Commencez par des civilités, les arbres, comme les gens d'autrefois, aiment bien les bonnes manières. Vous n'êtes pas obligé de lui parler à voix haute, surtout si vous êtes dans le jardin public de la gare avec des mamans à poussettes autour, Vous risqueriez de vous faire embarquer... Non, vous pouvez seulement y penser très fort. « Salut, Marcel ! » Non, ne commencez pas pas « Chauffe, Marcel ! », il va croire qu'il y a une tronçonneuse pas loin...Non, restez courtois : pas de :« Alors, ça va Vieille branche ? », c'est trop familier, ni de « T'es encore là, vieille souche ? », beaucoup trop vulgaire.
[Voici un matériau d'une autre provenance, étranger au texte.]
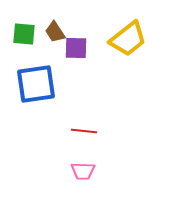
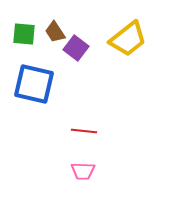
purple square: rotated 35 degrees clockwise
blue square: moved 2 px left; rotated 21 degrees clockwise
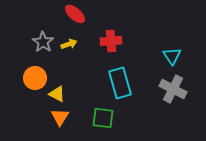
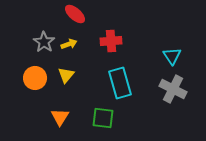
gray star: moved 1 px right
yellow triangle: moved 9 px right, 19 px up; rotated 42 degrees clockwise
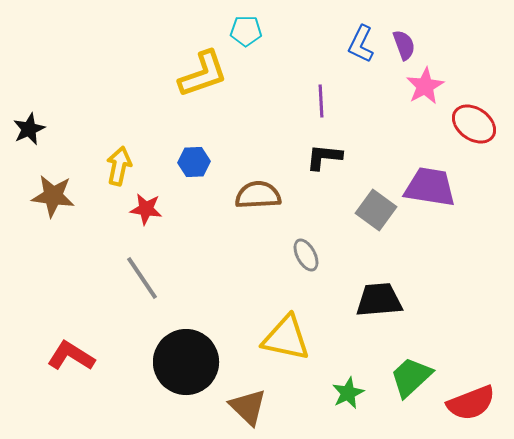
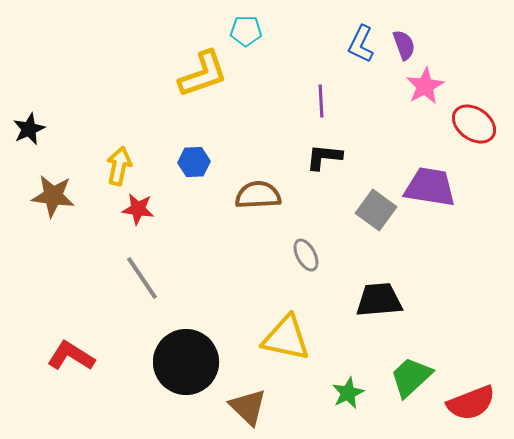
red star: moved 8 px left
Essayez alors d'entrer en connivence avec Marcel, en lui parlant du temps qui passe. Si vous fermez les yeux, et que vous sentez le bruit du vent dans ses branches, et que vous laissez le droit à la rêverie, vous entendrez d'abord une lointaine musique, un bruissement plutôt. C'est alors que vous viendront les premières images, d'abord un peu floues, de l'histoire et la vie de Marcel. Vous êtes en 1930. Marcel a deux ans, à peine un mètre de hauteur, il a poussé sur le talus, en compagnie d'autres semblables : il y a là Édith, Gaston et Pierrot, résultat d'une envolée de samares parties du grand frêne, un peu plus haut, près de la fontaine Saint Pierre, un jour de tempête d'automne. Tout près, des enfants jouent au cerceau sur la route, qui n'est encore qu'un chemin empierré. A un moment, un des enfants perd dans les orties la baguette qui dirige le cercle de bois. Il est bien triste. Il va pleurer. Heureusement, une grande fille avec des tresses et une blouse à carreaux, ce doit être sa sœur, arrache une branche sur le talus pour remplacer la baguette perdue. Le problème c'est que la baguette, c'est Édith, et que Marcel est du coup bien triste. Mais le petit garçon retrouve le sourire.

Un coup de vent. On change d'époque. 1953. Il y a maintenant des grandes maisons autour de la place, un magasin « Familistère », un charcutier-volailler, un marchand de couleurs nommé Siméon, qui porte toujours une cotte maculée de peinture, et une quincaillerie qui s'appelle « La Ménagère de la gare », où l'on vent des bocaux « Le Parfait » et des moulins à légumes « Moulinex ». ça circule pas mal autour de la place : quelques « Traction-avant », des « Vedette », une vieille « Juvaquatre » bleu pétrole et pas mal de « Quatre chevaux » au bruit d'insectes . Tout près du carrefour, au pied de l'arbre, il y a un panneau blanc et rouge avec un drôle de triangle rouge à l'envers marqué Stop. Il est onze heures et il fait bien chaud. A un moment, une « deux-chevaux » décapotée, au bruit reconnaissable entre toutes, surgit de la route de la fontaine Saint Pierre. Elle roule vite, beaucoup trop vite. Le conducteur est un monsieur à casquette et il fume la pipe ; à ses côtés une dame joufflue avec un chapeau un peu ridicule. C'est sûr, l'auto va griller le Stop. Une charrette arrive sur la grand route. Le drame, presque inévitable. On entend alors un grand cri, sortant du véhicule: « Freine, Marcel ! », et la deux'-chevaux escalade le trottoir, avant de finir son embardée dans le talus, et de s'arrêter dans un dernier hoquet à une main du tronc de Marcel.

Ça fume un peu, une odeur de caoutchouc brûlé. Elle a enlevé son chapeau, la dame joufflue. Elle râle. Elle l'avait bien dit. Ça devait arriver. Il roule beaucoup trop vite, André. Il s'appelle André. Elle gigote, coincée par le talus qui l'empêche d'ouvrir la portière. Plus de peur que de mal. André sort de l'habitacle et tape sa bouffarde contre le pneu. Seul le phare est embouti. Une chance.

Il tout vu, il a tout entendu, mais il l'a échappé belle, Frêne Marcel.